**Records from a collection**
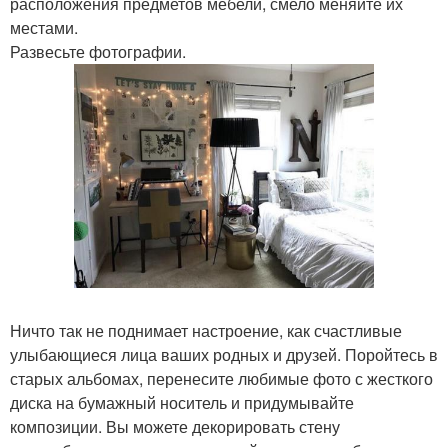
расположения предметов мебели, смело меняйте их
местами.
Развесьте фотографии.
Ничто так не поднимает настроение, как счастливые
улыбающиеся лица ваших родных и друзей. Поройтесь в
старых альбомах, перенесите любимые фото с жесткого
диска на бумажный носитель и придумывайте
композиции. Вы можете декорировать стену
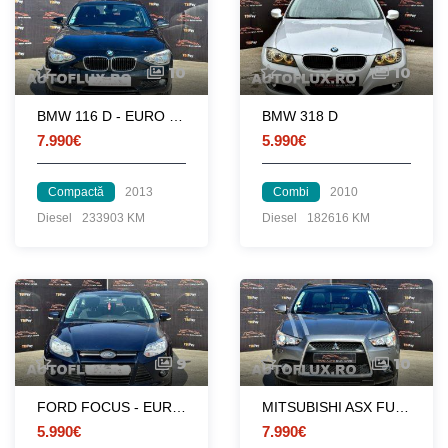
10
10
BMW 116 D - EURO 5 - 2013
BMW 318 D
7.990€
5.990€
Compactă
2013
Combi
2010
Diesel
233903 KM
Diesel
182616 KM
9
10
FORD FOCUS - EURO 5
MITSUBISHI ASX FULL - PIELE - NAVI - CAMERA - XENON
5.990€
7.990€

**EXERCISE DETAILS**
What you return must match the data above exactly, with no images included.

**SOLUTION FOR THIS PROBLEM**
расположения предметов мебели, смело меняйте их
местами.
Развесьте фотографии.
Ничто так не поднимает настроение, как счастливые
улыбающиеся лица ваших родных и друзей. Поройтесь в
старых альбомах, перенесите любимые фото с жесткого
диска на бумажный носитель и придумывайте
композиции. Вы можете декорировать стену
10
10
BMW 116 D - EURO 5 - 2013
BMW 318 D
7.990€
5.990€
Compactă
2013
Combi
2010
Diesel
233903 KM
Diesel
182616 KM
9
10
FORD FOCUS - EURO 5
MITSUBISHI ASX FULL - PIELE - NAVI - CAMERA - XENON
5.990€
7.990€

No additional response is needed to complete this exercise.